Page-level text extractions:
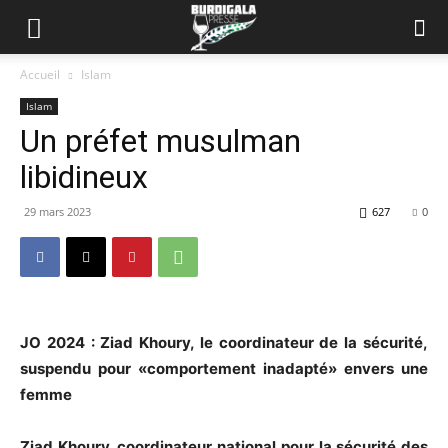
Accueil
Islam
Islam
Un préfet musulman
libidineux
29 mars 2023
627
0
JO 2024 : Ziad Khoury, le coordinateur de la sécurité,
suspendu pour «comportement inadapté» envers une
femme
Ziad Khoury, coordinateur national pour la sécurité des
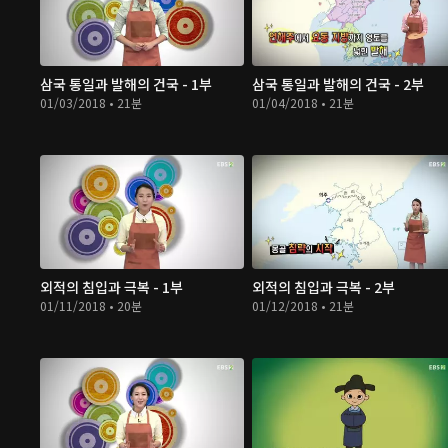
삼국 통일과 발해의 건국 - 1부
삼국 통일과 발해의 건국 - 2부
01/03/2018 • 21분
01/04/2018 • 21분
외적의 침입과 극복 - 1부
외적의 침입과 극복 - 2부
01/11/2018 • 20분
01/12/2018 • 21분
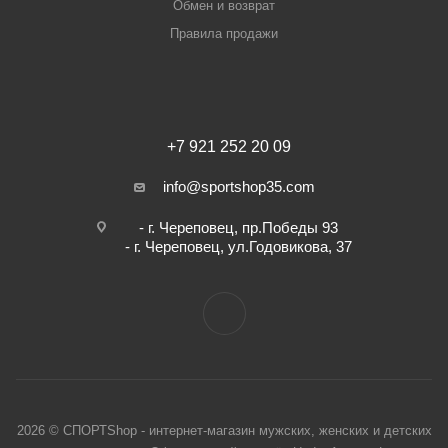
Обмен и возврат
Правила продажи
+7 921 252 20 09
info@sportshop35.com
- г. Череповец, пр.Победы 93
- г. Череповец, ул.Годовикова, 37
2026 © СПОРТShop - интернет-магазин мужских, женских и детских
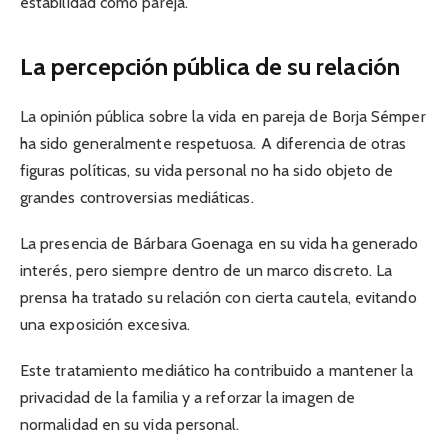
estabilidad como pareja.
La percepción pública de su relación
La opinión pública sobre la vida en pareja de Borja Sémper
ha sido generalmente respetuosa. A diferencia de otras
figuras políticas, su vida personal no ha sido objeto de
grandes controversias mediáticas.
La presencia de Bárbara Goenaga en su vida ha generado
interés, pero siempre dentro de un marco discreto. La
prensa ha tratado su relación con cierta cautela, evitando
una exposición excesiva.
Este tratamiento mediático ha contribuido a mantener la
privacidad de la familia y a reforzar la imagen de
normalidad en su vida personal.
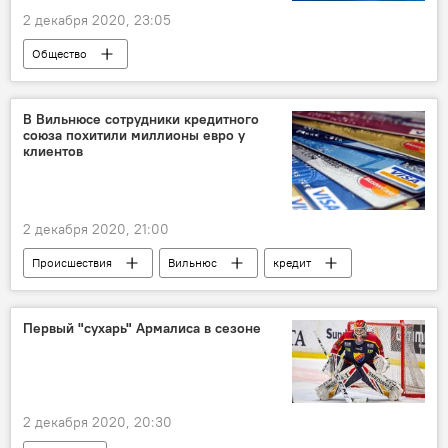
2 декабря 2020, 23:05
Общество
В Вильнюсе сотрудники кредитного
союза похитили миллионы евро у
клиентов
2 декабря 2020, 21:00
Происшествия
Вильнюс
кредит
похищение
мошенник
Первый "сухарь" Армалиса в сезоне
2 декабря 2020, 20:30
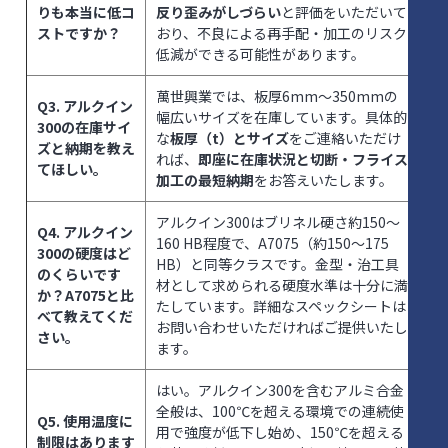
りも本当に低コ
反り歪みがしづらい
と評価をいただいて
ストですか？
おり、不良による再手配・加工のリスク
低減ができる可能性があります。
萬世興業では、板厚6mm～350mmの
Q3. アルクイン
幅広いサイズを在庫しています。具体的
300の在庫サイ
な
板厚（t）とサイズ
をご連絡いただけ
ズと納期を教え
れば、
即座に在庫状況と切断・フライス
てほしい。
加工の最短納期
をお答えいたします。
アルクイン300はブリネル硬さ約150〜
Q4. アルクイン
160 HB程度で、A7075（約150〜175
300の硬度はど
HB）と同等クラスです。金型・治工具
のくらいです
材として求められる硬度水準は十分に満
か？A7075と比
たしています。詳細なスペックシートは
べて教えてくだ
お問い合わせいただければご提供いたし
さい。
ます。
はい。アルクイン300を含むアルミ合金
全般は、100℃を超える環境での連続使
Q5. 使用温度に
用で強度が低下し始め、150℃を超える
制限はあります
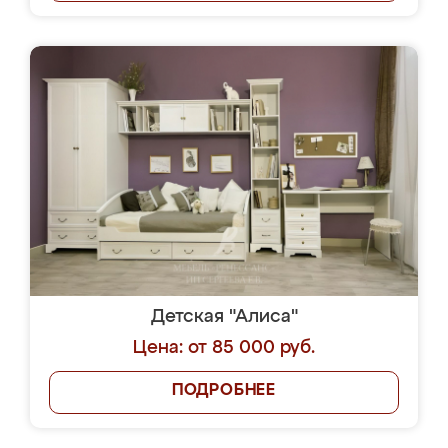
Детская "Алиса"
Цена: от 85 000 руб.
ПОДРОБНЕЕ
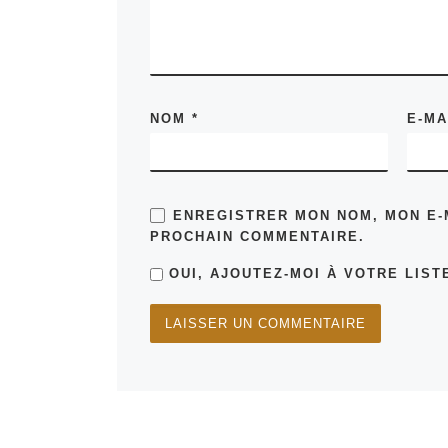
NOM
*
E-M
ENREGISTRER MON NOM, MON E-
PROCHAIN COMMENTAIRE.
OUI, AJOUTEZ-MOI À VOTRE LISTE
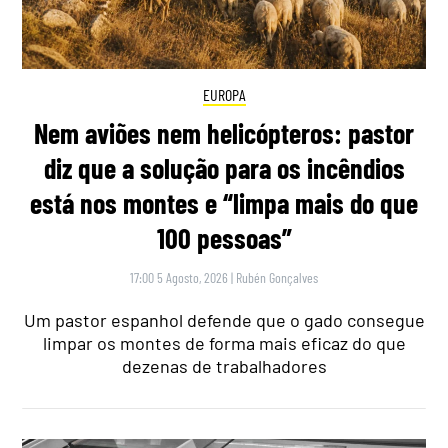
EUROPA
Nem aviões nem helicópteros: pastor
diz que a solução para os incêndios
está nos montes e “limpa mais do que
100 pessoas”
17:00 5 Agosto, 2026
|
Rubén Gonçalves
Um pastor espanhol defende que o gado consegue
limpar os montes de forma mais eficaz do que
dezenas de trabalhadores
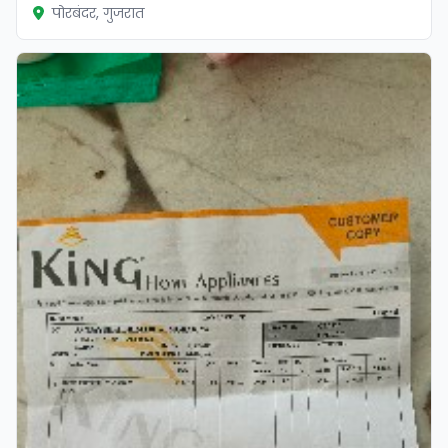
पोरबंदर, गुजरात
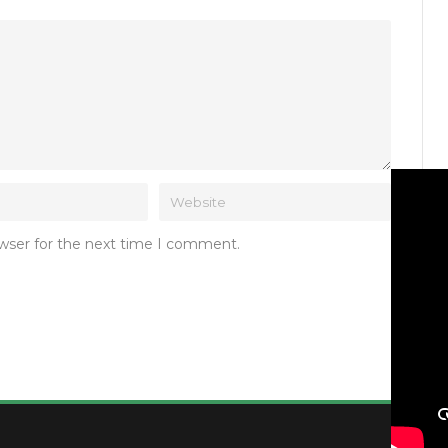
owser for the next time I comment.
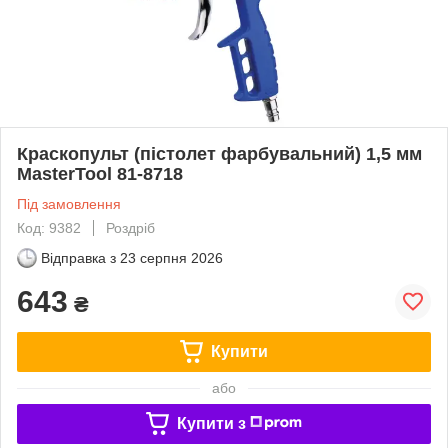
Краскопульт (пістолет фарбувальний) 1,5 мм
MasterTool 81-8718
Під замовлення
Код: 9382
Роздріб
Відправка з
23 серпня 2026
643
₴
Купити
або
Купити з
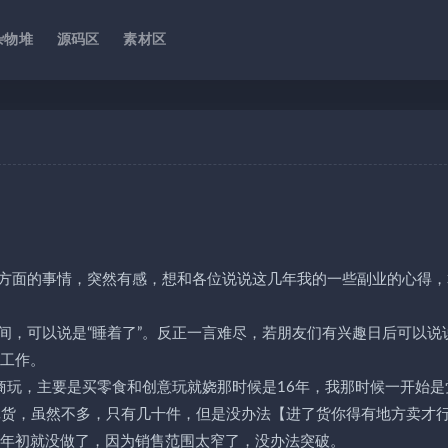
杂物堆
源码区
素材区
方面的事情，突然有感，想和各位说说这几年我的一些副业的心得，
间，可以说是“睡着了”。反正一言难尽，若朋友们有兴趣日后可以说
的工作。
商玩，主要是买零食和创意玩就娆那时候是16年，我那时候一开始是
批货，虽然不多，只有几十件，但是没办法【进了货你得有地方卖才
8年初就没做了，因为销售范围太窄了，没办法突破。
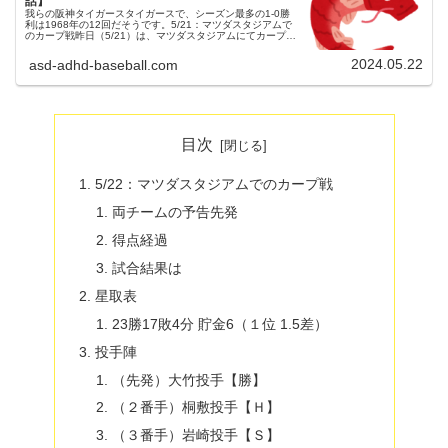
話】
我らの阪神タイガースタイガースで、シーズン最多の1-0勝
利は1968年の12回だそうです。5/21：マツダスタジアムで
のカープ戦昨日（5/21）は、マツダスタジアムにてカープと
の試合が行われました。３連戦の初戦でした。（試合開始
18:00）...
2024.05.22
asd-adhd-baseball.com
目次
5/22：マツダスタジアムでのカープ戦
両チームの予告先発
得点経過
試合結果は
星取表
23勝17敗4分 貯金6（１位 1.5差）
投手陣
（先発）大竹投手【勝】
（２番手）桐敷投手【Ｈ】
（３番手）岩崎投手【Ｓ】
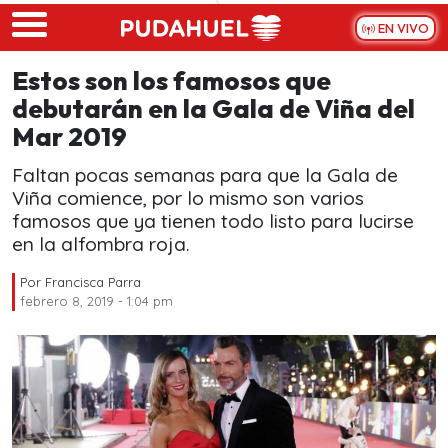
Skip to main content
EN VIVO
Estos son los famosos que
debutarán en la Gala de Viña del
Mar 2019
Faltan pocas semanas para que la Gala de
Viña comience, por lo mismo son varios
famosos que ya tienen todo listo para lucirse
en la alfombra roja.
Por
Francisca Parra
febrero 8, 2019 - 1:04 pm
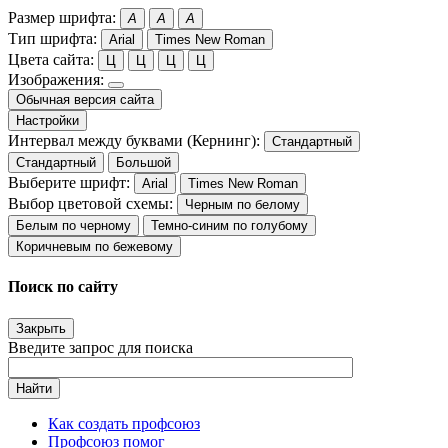
Размер шрифта:
A
A
A
Тип шрифта:
Arial
Times New Roman
Цвета сайта:
Ц
Ц
Ц
Ц
Изображения:
Обычная версия сайта
Настройки
Интервал между буквами (Кернинг):
Стандартный
Стандартный
Большой
Выберите шрифт:
Arial
Times New Roman
Выбор цветовой схемы:
Черным по белому
Белым по черному
Темно-синим по голубому
Коричневым по бежевому
Поиск по сайту
Закрыть
Введите запрос для поиска
Найти
Как создать профсоюз
Профсоюз помог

EXERCISE BRIEF: Only lines with the word "Gala" are wanted; pull each of them from the records.

WRITTEN SOLUTION:
debutarán en la Gala de Viña del
Faltan pocas semanas para que la Gala de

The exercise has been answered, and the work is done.